** Exercise objective **
Each line from the one containing "We use cookies" to the last line of the listing below must be reproduced exactly, and nothing more.
Data records Block Start
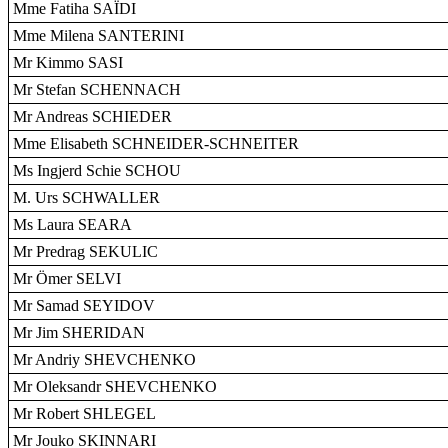
Mme Fatiha SAÏDI
Mme Milena SANTERINI
Mr Kimmo SASI
Mr Stefan SCHENNACH
Mr Andreas SCHIEDER
Mme Elisabeth SCHNEIDER-SCHNEITER
Ms Ingjerd Schie SCHOU
M. Urs SCHWALLER
Ms Laura SEARA
Mr Predrag SEKULIC
Mr Ömer SELVI
Mr Samad SEYIDOV
Mr Jim SHERIDAN
Mr Andriy SHEVCHENKO
Mr Oleksandr SHEVCHENKO
Mr Robert SHLEGEL
Mr Jouko SKINNARI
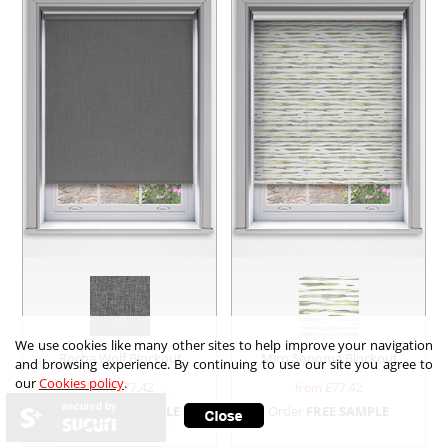
We use cookies like many other sites to help improve your navigation
Rocha Wolf Blockout
Miro Sonoma Blockout
and browsing experience. By continuing to use our site you agree to
our
Cookies policy
.
from £
77.42
from £
77.42
secured by
Order
FREE SAMPLE
Order
FREE SAMPLE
Data records Block End
** Solution **
We use cookies like many other sites to help improve your navigation
Rocha Wolf Blockout
Miro Sonoma Blockout
and browsing experience. By continuing to use our site you agree to
our
Cookies policy
.
from £
77.42
from £
77.42
secured by
Order
FREE SAMPLE
Order
FREE SAMPLE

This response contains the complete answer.